Der Nachmittag geht in den frühen Abend über. Wo die schrägen Sonnenstrahlen durch das grüne Blätterdach fallen, rauchen und kochen goldene Nebel.

Das Mädchen auf dem Sitz neben Bill Murphy hat kein einziges Wort gesprochen. Sie sitzt aufrecht und anmutig da und passt sich geschmeidig den schwankenden, stoßenden Bewegungen der dahinrollenden Postkutsche an.

„Haben Sie Verwandte in der Missoula-Gulch?“, fragt Bill unvermittelt.

Sie erwidert seinen Blick, ehe sie antwortet.

„Ja, mein Vater. Warum fragen Sie?“

Bill zuckt die Achseln.

„Nach allem, was ich gehört habe, ist die Missoula-Schlucht ein ziemlich raues Camp. Aber wenn Sie einen Vater dort haben, dann ist ja alles in Ordnung.“

Sie hebt das Kinn.

„Ich kann schon auf mich aufpassen.“

Das Goldgräber-Camp liegt auf den terrassenartig abfallenden Hängen der Missoula-Gulch, über einigen ebenen Landstreifen, die sich zu beiden Seiten eines sprudelnden Baches erstrecken. Auf ihnen wimmelt es von Menschen.
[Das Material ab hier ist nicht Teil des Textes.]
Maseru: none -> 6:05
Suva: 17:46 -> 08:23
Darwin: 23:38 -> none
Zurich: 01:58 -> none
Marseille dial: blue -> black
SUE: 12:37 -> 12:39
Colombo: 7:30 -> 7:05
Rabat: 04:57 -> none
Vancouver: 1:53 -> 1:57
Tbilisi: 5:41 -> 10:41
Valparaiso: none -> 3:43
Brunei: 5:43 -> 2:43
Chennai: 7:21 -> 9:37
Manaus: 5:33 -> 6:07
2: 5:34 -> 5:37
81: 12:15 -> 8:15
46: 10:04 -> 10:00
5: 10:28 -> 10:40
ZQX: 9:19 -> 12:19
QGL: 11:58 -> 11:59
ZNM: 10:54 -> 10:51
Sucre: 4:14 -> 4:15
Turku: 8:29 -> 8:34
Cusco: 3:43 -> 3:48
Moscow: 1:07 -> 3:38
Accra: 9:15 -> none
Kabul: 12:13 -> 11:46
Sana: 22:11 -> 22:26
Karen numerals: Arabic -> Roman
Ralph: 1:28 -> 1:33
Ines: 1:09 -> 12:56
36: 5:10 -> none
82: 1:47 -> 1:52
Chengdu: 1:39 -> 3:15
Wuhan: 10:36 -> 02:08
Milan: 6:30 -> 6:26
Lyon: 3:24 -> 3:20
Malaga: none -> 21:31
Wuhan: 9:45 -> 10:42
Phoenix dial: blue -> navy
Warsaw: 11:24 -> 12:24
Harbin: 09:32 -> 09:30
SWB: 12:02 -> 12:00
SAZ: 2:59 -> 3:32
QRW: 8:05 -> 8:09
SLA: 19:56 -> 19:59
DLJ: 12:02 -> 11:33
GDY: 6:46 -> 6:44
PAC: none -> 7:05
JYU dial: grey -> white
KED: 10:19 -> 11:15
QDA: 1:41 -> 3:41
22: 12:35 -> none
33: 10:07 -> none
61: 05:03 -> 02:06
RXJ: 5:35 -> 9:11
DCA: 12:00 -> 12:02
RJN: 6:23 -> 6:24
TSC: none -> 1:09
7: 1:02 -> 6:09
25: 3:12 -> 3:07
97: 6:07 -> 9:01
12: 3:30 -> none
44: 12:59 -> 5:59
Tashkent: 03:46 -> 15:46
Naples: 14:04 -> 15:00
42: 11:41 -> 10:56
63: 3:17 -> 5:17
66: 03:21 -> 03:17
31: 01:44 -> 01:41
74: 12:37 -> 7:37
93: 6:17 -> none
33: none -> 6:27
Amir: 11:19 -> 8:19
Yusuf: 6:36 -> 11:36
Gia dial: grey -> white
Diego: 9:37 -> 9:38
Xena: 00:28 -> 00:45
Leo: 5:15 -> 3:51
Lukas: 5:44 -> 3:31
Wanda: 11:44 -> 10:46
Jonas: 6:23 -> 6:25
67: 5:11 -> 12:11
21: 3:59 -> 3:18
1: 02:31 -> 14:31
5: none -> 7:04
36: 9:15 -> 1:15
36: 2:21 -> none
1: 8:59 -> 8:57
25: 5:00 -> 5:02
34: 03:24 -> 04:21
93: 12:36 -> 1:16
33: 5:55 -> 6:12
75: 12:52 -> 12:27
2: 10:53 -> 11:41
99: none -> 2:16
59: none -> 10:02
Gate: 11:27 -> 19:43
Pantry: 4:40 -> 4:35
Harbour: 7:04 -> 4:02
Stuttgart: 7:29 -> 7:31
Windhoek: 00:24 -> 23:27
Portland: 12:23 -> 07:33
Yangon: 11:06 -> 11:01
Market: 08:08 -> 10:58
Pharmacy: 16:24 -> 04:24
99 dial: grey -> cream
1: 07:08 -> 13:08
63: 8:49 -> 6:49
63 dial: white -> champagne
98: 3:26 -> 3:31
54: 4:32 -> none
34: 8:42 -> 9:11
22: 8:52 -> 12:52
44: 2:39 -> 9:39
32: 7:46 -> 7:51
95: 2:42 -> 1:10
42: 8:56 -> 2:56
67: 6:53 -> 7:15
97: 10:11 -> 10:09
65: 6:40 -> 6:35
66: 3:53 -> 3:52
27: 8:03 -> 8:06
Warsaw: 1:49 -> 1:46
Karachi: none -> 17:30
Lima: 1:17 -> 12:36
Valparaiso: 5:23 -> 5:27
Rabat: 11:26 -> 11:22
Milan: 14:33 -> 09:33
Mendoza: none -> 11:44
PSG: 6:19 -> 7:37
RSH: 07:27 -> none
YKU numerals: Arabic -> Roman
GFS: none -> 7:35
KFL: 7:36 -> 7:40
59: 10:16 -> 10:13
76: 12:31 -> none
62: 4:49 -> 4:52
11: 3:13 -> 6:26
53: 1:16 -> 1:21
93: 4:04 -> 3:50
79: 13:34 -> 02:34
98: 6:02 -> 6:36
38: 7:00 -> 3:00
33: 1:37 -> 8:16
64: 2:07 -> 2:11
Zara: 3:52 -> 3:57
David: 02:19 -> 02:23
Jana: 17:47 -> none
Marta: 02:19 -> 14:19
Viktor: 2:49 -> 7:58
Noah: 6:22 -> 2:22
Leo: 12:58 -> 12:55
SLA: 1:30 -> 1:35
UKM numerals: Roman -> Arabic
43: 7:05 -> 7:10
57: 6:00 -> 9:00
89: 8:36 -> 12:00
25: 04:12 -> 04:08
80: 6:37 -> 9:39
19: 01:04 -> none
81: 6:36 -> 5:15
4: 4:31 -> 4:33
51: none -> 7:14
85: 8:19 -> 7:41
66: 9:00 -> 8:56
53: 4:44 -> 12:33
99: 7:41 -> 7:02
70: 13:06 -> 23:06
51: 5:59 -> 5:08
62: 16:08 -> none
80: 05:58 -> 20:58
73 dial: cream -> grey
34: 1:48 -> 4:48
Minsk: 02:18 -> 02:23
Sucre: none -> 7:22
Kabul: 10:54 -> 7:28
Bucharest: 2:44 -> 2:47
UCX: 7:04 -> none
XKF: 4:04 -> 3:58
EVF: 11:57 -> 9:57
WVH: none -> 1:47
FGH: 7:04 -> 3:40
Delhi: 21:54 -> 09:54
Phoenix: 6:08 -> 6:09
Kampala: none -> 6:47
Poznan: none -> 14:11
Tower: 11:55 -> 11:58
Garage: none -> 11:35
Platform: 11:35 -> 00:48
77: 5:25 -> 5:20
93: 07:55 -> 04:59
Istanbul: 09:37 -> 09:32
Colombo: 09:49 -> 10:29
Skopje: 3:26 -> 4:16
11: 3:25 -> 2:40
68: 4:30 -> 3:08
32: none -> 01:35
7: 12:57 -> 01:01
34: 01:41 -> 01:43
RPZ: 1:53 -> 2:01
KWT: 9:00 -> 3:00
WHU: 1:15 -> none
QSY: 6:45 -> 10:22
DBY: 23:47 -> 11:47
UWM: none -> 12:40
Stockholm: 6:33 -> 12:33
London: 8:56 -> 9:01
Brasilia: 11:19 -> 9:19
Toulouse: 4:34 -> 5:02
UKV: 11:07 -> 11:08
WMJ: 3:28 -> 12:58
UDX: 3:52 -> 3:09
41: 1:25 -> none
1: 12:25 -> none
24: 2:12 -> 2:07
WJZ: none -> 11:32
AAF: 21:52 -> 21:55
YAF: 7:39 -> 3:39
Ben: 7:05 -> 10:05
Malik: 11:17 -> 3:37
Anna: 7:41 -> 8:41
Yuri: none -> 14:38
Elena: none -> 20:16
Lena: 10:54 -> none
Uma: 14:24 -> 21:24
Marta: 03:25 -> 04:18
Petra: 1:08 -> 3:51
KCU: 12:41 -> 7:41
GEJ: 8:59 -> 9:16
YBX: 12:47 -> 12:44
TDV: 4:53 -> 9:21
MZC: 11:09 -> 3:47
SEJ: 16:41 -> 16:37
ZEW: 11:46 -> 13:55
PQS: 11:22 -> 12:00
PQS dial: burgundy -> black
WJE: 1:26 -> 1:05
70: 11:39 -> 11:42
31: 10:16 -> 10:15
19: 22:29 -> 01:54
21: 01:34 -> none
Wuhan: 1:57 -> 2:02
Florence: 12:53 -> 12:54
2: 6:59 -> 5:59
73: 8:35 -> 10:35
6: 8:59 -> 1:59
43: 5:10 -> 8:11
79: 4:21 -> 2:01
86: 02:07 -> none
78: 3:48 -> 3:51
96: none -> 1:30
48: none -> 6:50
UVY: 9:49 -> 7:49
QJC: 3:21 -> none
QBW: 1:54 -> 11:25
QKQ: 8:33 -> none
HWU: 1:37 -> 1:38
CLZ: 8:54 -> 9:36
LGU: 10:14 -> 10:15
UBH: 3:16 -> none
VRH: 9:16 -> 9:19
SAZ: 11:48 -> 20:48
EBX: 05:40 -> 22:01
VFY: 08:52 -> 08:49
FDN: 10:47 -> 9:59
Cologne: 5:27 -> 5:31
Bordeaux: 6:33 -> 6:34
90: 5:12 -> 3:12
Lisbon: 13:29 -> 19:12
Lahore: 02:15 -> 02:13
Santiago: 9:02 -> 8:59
Völlig durchnässte, schlammverschmierte Goldsucher arbeiten in wütender Hast. Sie springen unaufhörlich in flache Stollen und Löcher hinein und wieder heraus. Sie gleichen — aus einiger Entfernung betrachtet — einer Armee verrückt gewordener Murmeltiere.

Das Camp ist ein ziemlich wirres Durcheinander. Die einzige Straße windet sich krumm zwischen schäbigen Baracken dahin. Die Männer scheinen gebaut zu haben, wo der Zufall oder eine plötzliche Laune es wollten.

Die voranfahrende Postkutsche hat bereits vor einem der besser aussehenden Blockhäuser gehalten.

Die Passagiere klettern schon heraus, als Bill Murphy sein Gespann daneben halten lässt.

Im Nu haben sich um die Kutschen herum Gruppen von Menschen gebildet.

Zwei Kutschen auf einmal?, tuscheln sie. Fragen werden laut, und der Fahrer der ersten Kutsche gibt mit dumpfer Stimme die Erklärung.

Rasch verbreitet sich die Nachricht von dem Überfall durch das ganze Camp. Ein drohendes Murmeln geht durch die Menge.

„Ich habe eine gute Portion Gold mit der Kutsche verfrachtet!“, ruft einer der Goldgräber. „Dieses Camp braucht ein Goldgräbergericht, das einige Hälse in die Länge zieht!“

Ein anderer Mann warnt den Zornigen:

„Pass besser auf deine Worte auf, Barney Fox. Sonst bekommst du nämlich ein Messer zwischen die Rippen, genauso wie Clem Winters, als er den gleichen Vorschlag machte.“

Das Mädchen an Bill Murphys Seite hat sich vorgebeugt und die Menge mit nahezu ängstlichen Blicken abgesucht. Als sie jetzt die Worte des Miners hört, fährt sie wie unter einem Peitschenhieb zusammen.

Dann erstarrt sie, und ein wilder Schrei dringt über ihre Lippen.

Sie wäre kopfüber von der Kutsche gesprungen, wenn Bill sie nicht am Arm gepackt hätte.

„Vorsichtig!“, warnt er sie barsch. „Die Kutsche ist verdammt hoch. Ich werde Ihnen hinabhelfen.“

Ruckartig wendet sie sich ihm zu. Ihr Gesicht ist gespenstisch bleich und ihre Augen schimmern groß und dunkel.

„Lassen Sie mich los! Haben Sie gehört, was der Mann eben gesagt hat? Dad — er ist — er ist ...“

„Vorsicht“, sagt Bill wieder, diesmal in sanfterem Ton. „Wir werden das schon herausfinden.“

Bill klettert hinab und hilft dann dem Mädchen. Er hebt sie über das Rad herunter.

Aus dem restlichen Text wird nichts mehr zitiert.